Data provided:
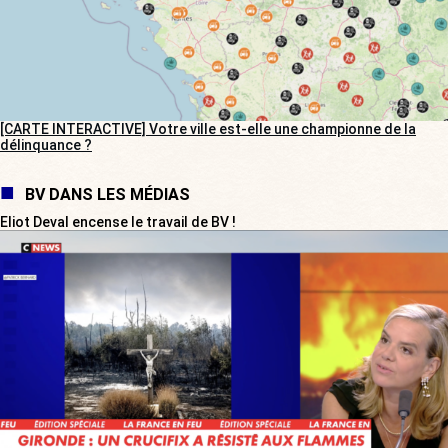
[CARTE INTERACTIVE] Votre ville est-elle une championne de la
délinquance ?
BV DANS LES MÉDIAS
Eliot Deval encense le travail de BV !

Task description: The data above are to be repeated word for word, with any pictures left out.

Task solution:
[CARTE INTERACTIVE] Votre ville est-elle une championne de la
délinquance ?
BV DANS LES MÉDIAS
Eliot Deval encense le travail de BV !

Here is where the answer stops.